Distribution of PC against each other for Good(1) and Bad(0) quaity of wine

sns.pairplot(data=Y, hue="quality", kind="scatter")
<seaborn.axisgrid.PairGrid at 0x1edbed67688>

PCA with scikit-learn library

from sklearn.decomposition import PCA
pca = PCA(n_components=0.85)
Y_sklearn = pca.fit_transform(X)
plt.clf()
fig, ax = plt.subplots()

ax.plot(range(6), np.cumsum(pca.explained_variance_), '-o')

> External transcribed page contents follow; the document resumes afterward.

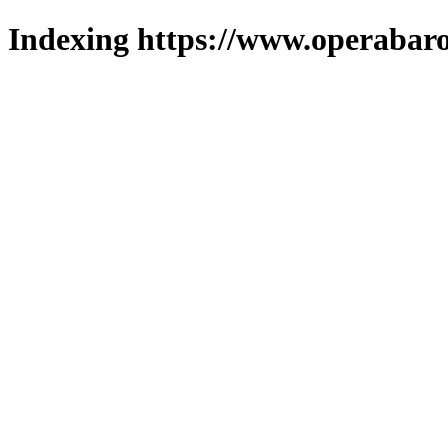
Indexing https://www.operabaro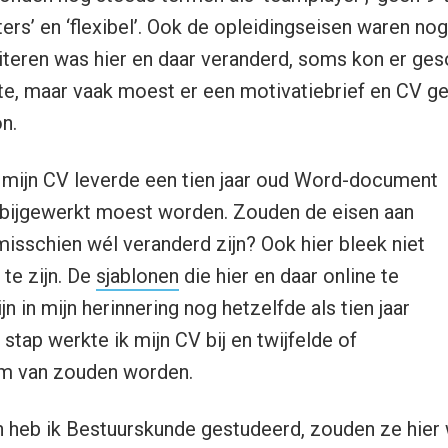
rs’ en ‘flexibel’. Ook de opleidingseisen waren nog
citeren was hier en daar veranderd, soms kon er ges
te, maar vaak moest er een motivatiebrief en CV g
n.
 mijn CV leverde een tien jaar oud Word-document
 bijgewerkt moest worden. Zouden de eisen aan
 misschien wél veranderd zijn? Ook hier bleek niet
te zijn. De
sjablonen
die hier en daar online te
jn in mijn herinnering nog hetzelfde als tien jaar
stap werkte ik mijn CV bij en twijfelde of
rm van zouden worden.
n heb ik Bestuurskunde gestudeerd, zouden ze hie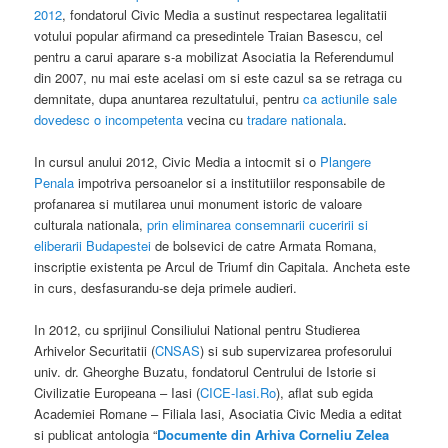
2012
, fondatorul Civic Media a sustinut respectarea legalitatii
votului popular afirmand ca presedintele Traian Basescu, cel
pentru a carui aparare s-a mobilizat Asociatia la Referendumul
din 2007, nu mai este acelasi om si este cazul sa se retraga cu
demnitate, dupa anuntarea rezultatului, pentru
ca actiunile sale
dovedesc o incompetenta
vecina cu
tradare nationala
.
In cursul anului 2012, Civic Media a intocmit si o
Plangere
Penala
impotriva persoanelor si a institutiilor responsabile de
profanarea si mutilarea unui monument istoric de valoare
culturala nationala,
prin eliminarea consemnarii cuceririi si
eliberarii Budapestei
de bolsevici de catre Armata Romana,
inscriptie existenta pe Arcul de Triumf din Capitala. Ancheta este
in curs, desfasurandu-se deja primele audieri.
In 2012, cu sprijinul Consiliului National pentru Studierea
Arhivelor Securitatii (
CNSAS
) si sub supervizarea profesorului
univ. dr. Gheorghe Buzatu, fondatorul Centrului de Istorie si
Civilizatie Europeana – Iasi (
CICE-Iasi.Ro
), aflat sub egida
Academiei Romane – Filiala Iasi, Asociatia Civic Media a editat
si publicat antologia “
Documente din Arhiva Corneliu Zelea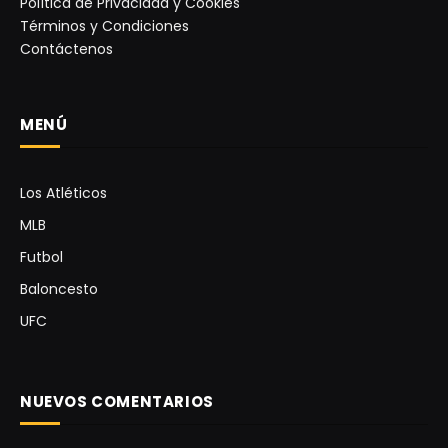
Política de Privacidad y Cookies
Términos y Condiciones
Contáctenos
MENÚ
Los Atléticos
MLB
Futbol
Baloncesto
UFC
NUEVOS COMENTARIOS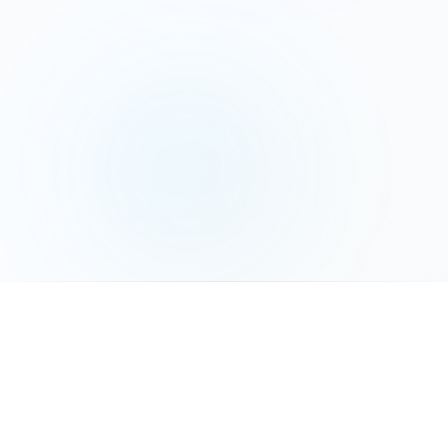
המשך לשלב הבא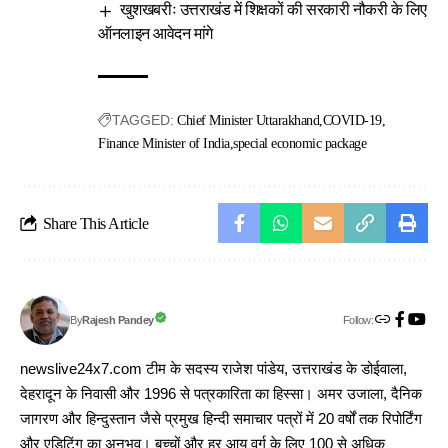
खुशखबरीः उत्तराखंड में शिक्षकों की सरकारी नौकरी के लिए
ऑनलाइन आवेदन मांगे
TAGGED:
Chief Minister Uttarakhand
COVID-19
Finance Minister of India
special economic package
Share This Article
Follow:
Rajesh Pandey
By
newslive24x7.com टीम के सदस्य राजेश पांडेय, उत्तराखंड के डोईवाला,
देहरादून के निवासी और 1996 से पत्रकारिता का हिस्सा। अमर उजाला, दैनिक
जागरण और हिन्दुस्तान जैसे प्रमुख हिन्दी समाचार पत्रों में 20 वर्षों तक रिपोर्टिंग
और एडिटिंग का अनुभव। बच्चों और हर आयु वर्ग के लिए 100 से अधिक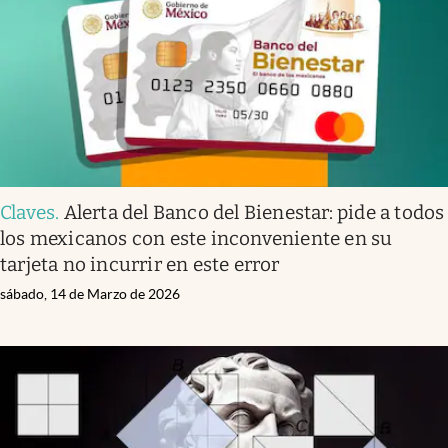
Clima
Espiritualidad
Mediakit
abre en nueva pestaña
México
Claves
.
Alerta del Banco del Bienestar: pide a todos
los mexicanos con este inconveniente en su
tarjeta no incurrir en este error
sábado, 14 de Marzo de 2026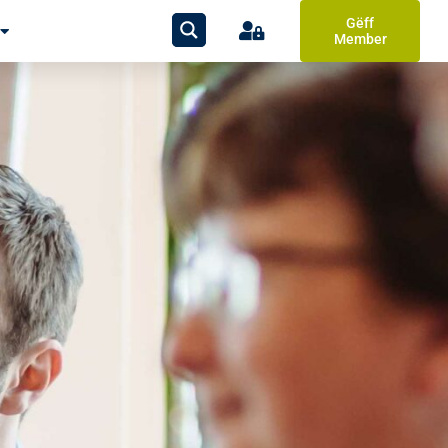
Gëff
Member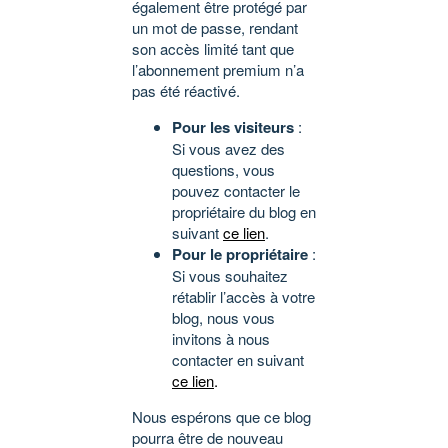
également être protégé par
un mot de passe, rendant
son accès limité tant que
l’abonnement premium n’a
pas été réactivé.
Pour les visiteurs
:
Si vous avez des
questions, vous
pouvez contacter le
propriétaire du blog en
suivant
ce lien
.
Pour le propriétaire
:
Si vous souhaitez
rétablir l’accès à votre
blog, nous vous
invitons à nous
contacter en suivant
ce lien
.
Nous espérons que ce blog
pourra être de nouveau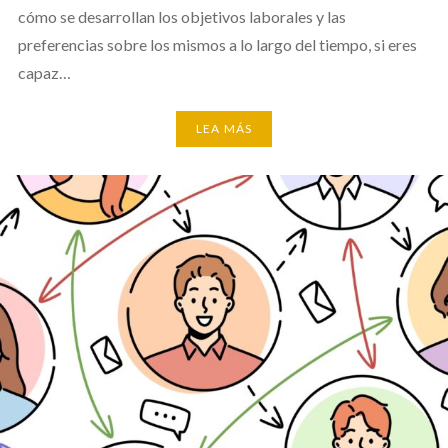
cómo se desarrollan los objetivos laborales y las
preferencias sobre los mismos a lo largo del tiempo, si eres
capaz…
LEA MÁS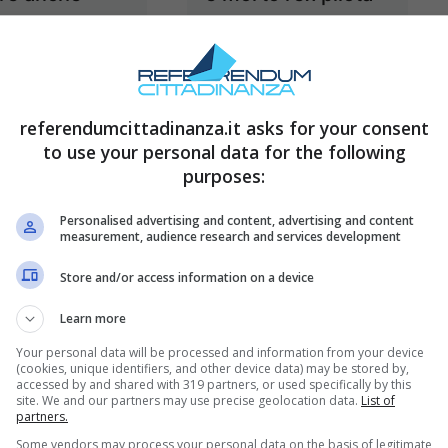
i: mai vista
di Formula 1
tanta potenza
11 Novembre 2025
11 Novembre 2025
referendumcittadinanza.it asks for your consent
to use your personal data for the following
purposes:
Personalised advertising and content, advertising and content
measurement, audience research and services development
Store and/or access information on a device
Learn more
Your personal data will be processed and information from your device
ovo difensore
Aurelio De
(cookies, unique identifiers, and other device data) may be stored by,
accessed by and shared with 319 partners, or used specifically by this
ta nerazzurro
Laurentiis mette
site. We and our partners may use precise geolocation data.
List of
partners.
naio: solo 8
tutti a tacere: colpo
Some vendors may process your personal data on the basis of legitimate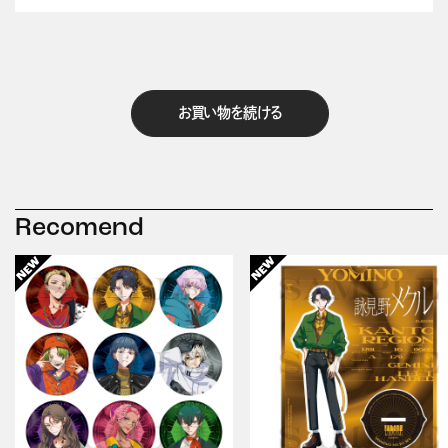
お買い物を続ける
Recomend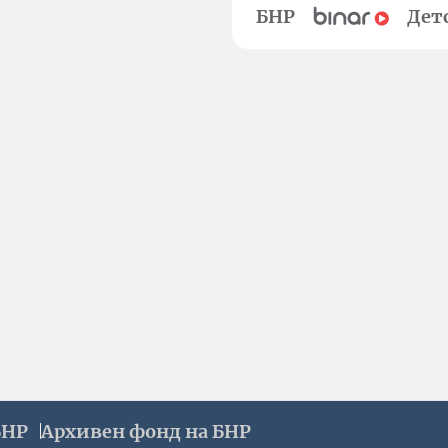
БНР
Дет
БНР
Архивен фонд на БНР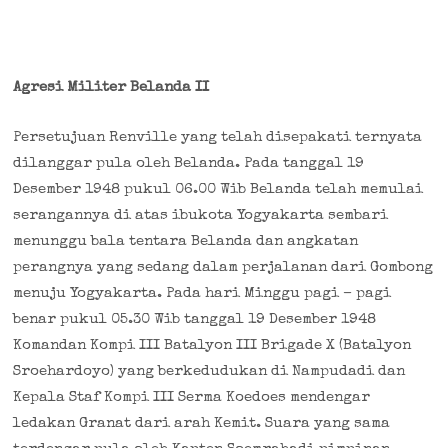
Agresi Militer Belanda II
Persetujuan Renville yang telah disepakati ternyata
dilanggar pula oleh Belanda. Pada tanggal 19
Desember 1948 pukul 06.00 Wib Belanda telah memulai
serangannya di atas ibukota Yogyakarta sembari
menunggu bala tentara Belanda dan angkatan
perangnya yang sedang dalam perjalanan dari Gombong
menuju Yogyakarta. Pada hari Minggu pagi – pagi
benar pukul 05.30 Wib tanggal 19 Desember 1948
Komandan Kompi III Batalyon III Brigade X (Batalyon
Sroehardoyo) yang berkedudukan di Nampudadi dan
Kepala Staf Kompi III Serma Koedoes mendengar
ledakan Granat dari arah Kemit. Suara yang sama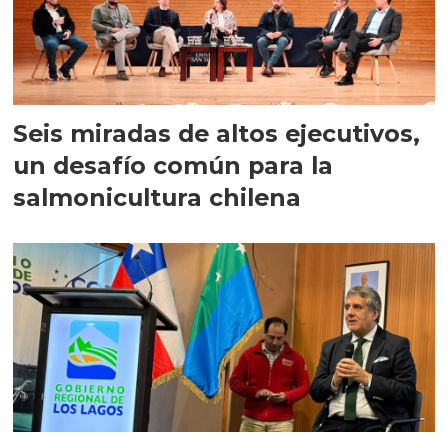
Seis miradas de altos ejecutivos,
un desafío común para la
salmonicultura chilena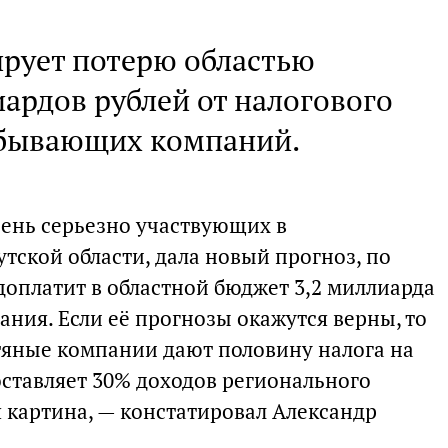
ирует потерю областью
ардов рублей от налогового
бывающих компаний.
чень серьезно участвующих в
ской области, дала новый прогноз, по
доплатит в областной бюджет 3,2 миллиарда
пания. Если её прогнозы окажутся верны, то
фтяные компании дают половину налога на
оставляет 30% доходов регионального
 картина, — констатировал Александр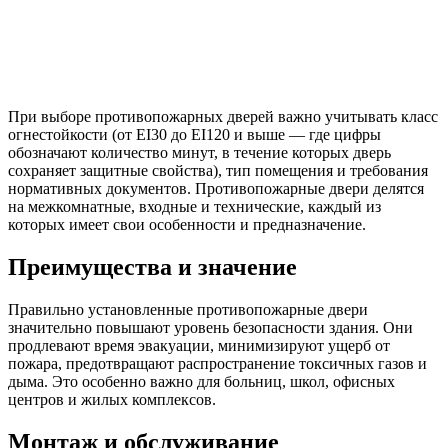
При выборе противопожарных дверей важно учитывать класс
огнестойкости (от EI30 до EI120 и выше — где цифры
обозначают количество минут, в течение которых дверь
сохраняет защитные свойства), тип помещения и требования
нормативных документов. Противопожарные двери делятся
на межкомнатные, входные и технические, каждый из
которых имеет свои особенности и предназначение.
Преимущества и значение
Правильно установленные противопожарные двери
значительно повышают уровень безопасности здания. Они
продлевают время эвакуации, минимизируют ущерб от
пожара, предотвращают распространение токсичных газов и
дыма. Это особенно важно для больниц, школ, офисных
центров и жилых комплексов.
Монтаж и обслуживание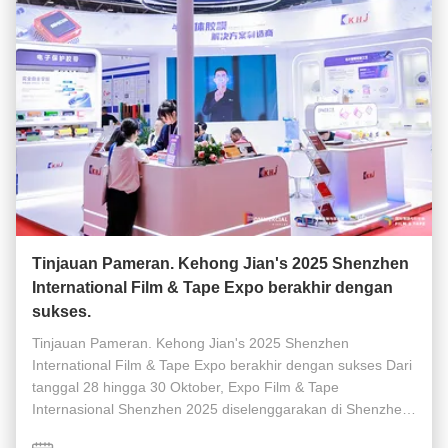
Tinjauan Pameran. Kehong Jian's 2025 Shenzhen
International Film & Tape Expo berakhir dengan
sukses.
Tinjauan Pameran. Kehong Jian's 2025 Shenzhen
International Film & Tape Expo berakhir dengan sukses Dari
tanggal 28 hingga 30 Oktober, Expo Film & Tape
Internasional Shenzhen 2025 diselenggarakan di Shenzhen
World Exhibition & Convention Center.Pada acara industri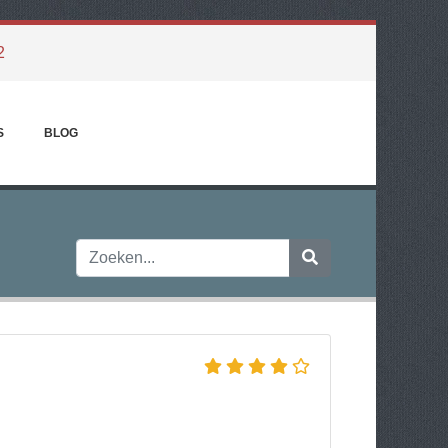
2
S
BLOG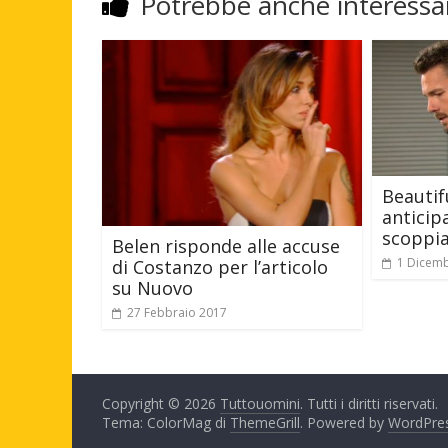
Potrebbe anche interessar
Beautif
anticip
scoppia
Belen risponde alle accuse
1 Dicem
di Costanzo per l’articolo
su Nuovo
27 Febbraio 2017
Copyright © 2026
Tuttouomini
. Tutti i diritti riservati.
Tema: ColorMag di
ThemeGrill
. Powered by
WordPre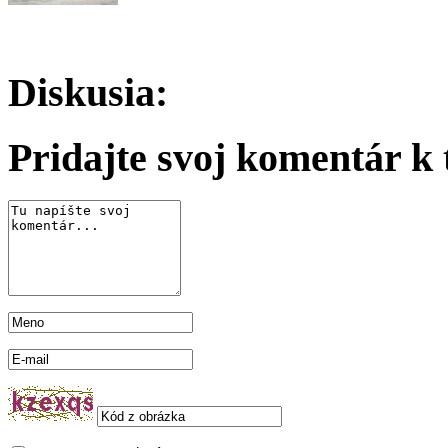
Diskusia:
Pridajte svoj komentár k t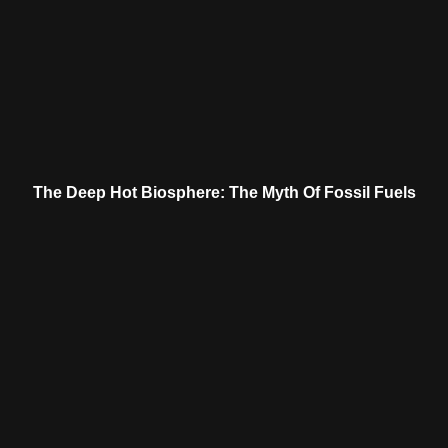
The Deep Hot Biosphere: The Myth Of Fossil Fuels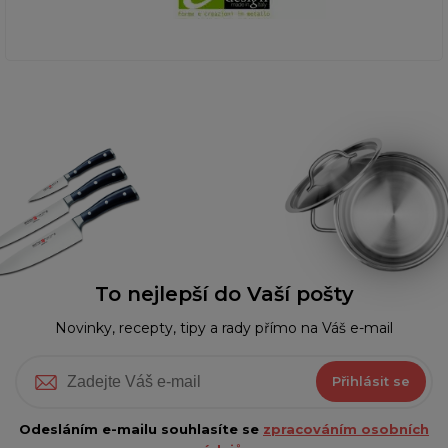
To nejlepší do Vaší pošty
Novinky, recepty, tipy a rady přímo na Váš e-mail
Přihlásit se
Odesláním e-mailu souhlasíte se
zpracováním osobních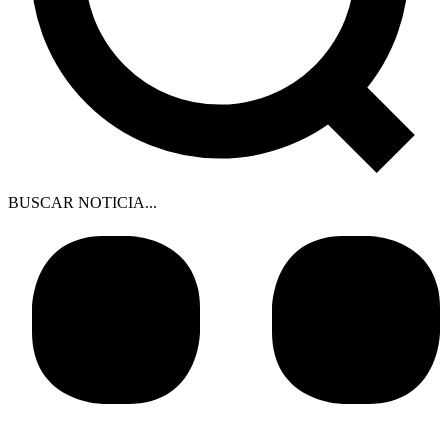
BUSCAR NOTICIA...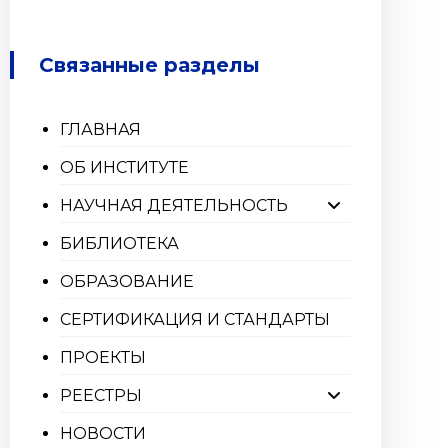
Связанные разделы
ГЛАВНАЯ
ОБ ИНСТИТУТЕ
НАУЧНАЯ ДЕЯТЕЛЬНОСТЬ
БИБЛИОТЕКА
ОБРАЗОВАНИЕ
СЕРТИФИКАЦИЯ И СТАНДАРТЫ
ПРОЕКТЫ
РЕЕСТРЫ
НОВОСТИ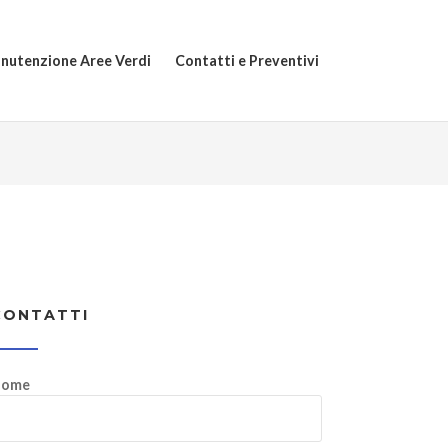
nutenzione Aree Verdi
Contatti e Preventivi
CONTATTI
ome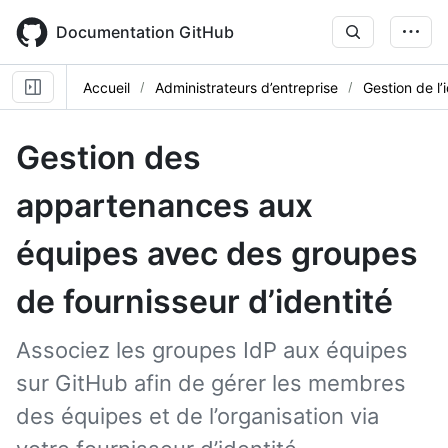
Skip
to
Documentation GitHub
main
content
Accueil
Administrateurs d’entreprise
Gestion de l’
Gestion des
appartenances aux
équipes avec des groupes
de fournisseur d’identité
Associez les groupes IdP aux équipes
sur GitHub afin de gérer les membres
des équipes et de l’organisation via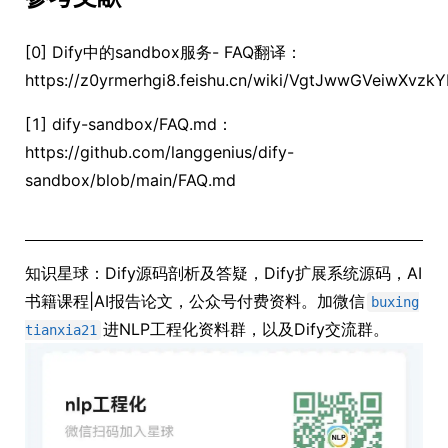
[0] Dify中的sandbox服务- FAQ翻译：
https://z0yrmerhgi8.feishu.cn/wiki/VgtJwwGVeiwXvzk
[1] dify-sandbox/FAQ.md：
https://github.com/langgenius/dify-
sandbox/blob/main/FAQ.md
知识星球：Dify源码剖析及答疑，Dify扩展系统源码，AI
书籍课程|AI报告论文，公众号付费资料。加微信
buxing
进NLP工程化资料群，以及Dify交流群。
tianxia21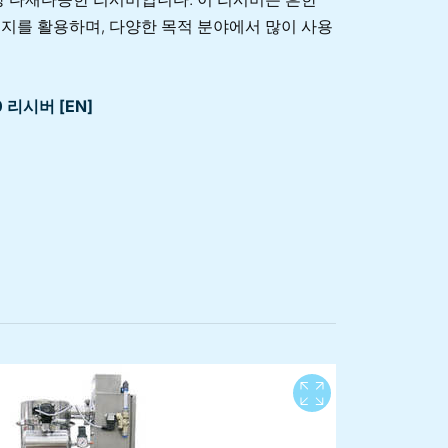
지를 활용하며, 다양한 목적 분야에서 많이 사용
00 리시버 [EN]
View full 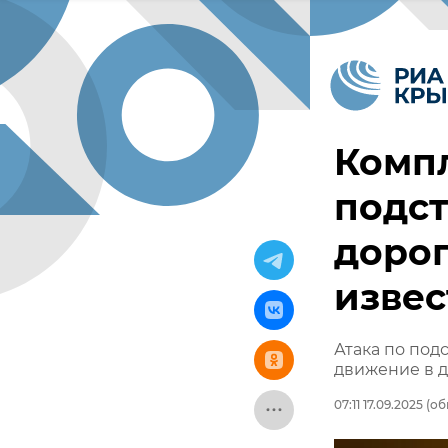
Компл
подс
дорог
извес
Атака по под
движение в д
07:11 17.09.2025
(обн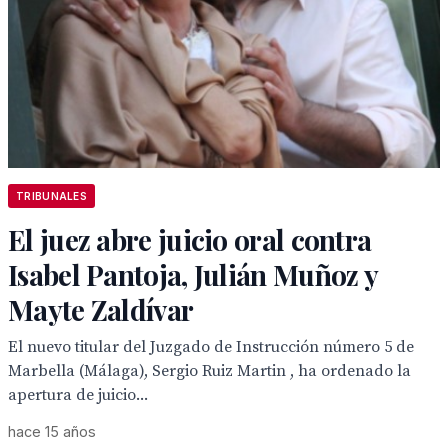
TRIBUNALES
El juez abre juicio oral contra
Isabel Pantoja, Julián Muñoz y
Mayte Zaldívar
El nuevo titular del Juzgado de Instrucción número 5 de
Marbella (Málaga), Sergio Ruiz Martin , ha ordenado la
apertura de juicio...
hace 15 años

plt.xlabel('Number of Components')
plt.ylabel('Percent of Variance Explained')

plt.show()
<Figure size 432x288 with 0 Axes>

np.cumsum(pca.explained_variance_)
array([3.10107182, 5.02818671, 6.5797005 , 7.79369225, 8.75358463,
       9.41360567])
Y_sklearn_plt = pd.DataFrame(Y_sklearn, 
                             index=Y.index, 
                             columns=Y.columns[:-1]).join(df_red_wine['quality'])
sns.pairplot(data=Y_sklearn_plt, hue="quality")
<seaborn.axisgrid.PairGrid at 0x1edc1a87608>



Performance of classfier : with and without PCA

Without PCA

y = df_red_wine['quality'].values
# split dataset for training and testing, and use a logistic regression as classifier
X_train, X_test, y_train, y_test = train_test_split(df_red_wine.drop('quality', axis=1), y, test_size=0.25)
classifier = LogisticRegression(random_state= 0)
classifier.fit(X_train, y_train)
LogisticRegression(random_state=0)
y_pred = classifier.score(X_test, y_test)
y_pred
0.7125

With PCA

X_train, X_test, y_train, y_test = train_test_split(Y_sklearn, y, test_size=0.3)
classifier_with_pca = LogisticRegression(random_state=0)
classifier_with_pca.fit(X_train, y_train)
LogisticRegression(random_state=0)
y_pred = classifier_with_pca.score(X_test, y_test)
y_pred
0.7458333333333333

Resources

  • https://www.sciencedirect.com/science/article/pii/B9780080448947013038
  • H. Abdi and L. J. Williams, “Principal component analysis,” Wiley Interdisciplinary Reviews. Computational Statistics, vol. 2, (4), pp. 433-459, 2010.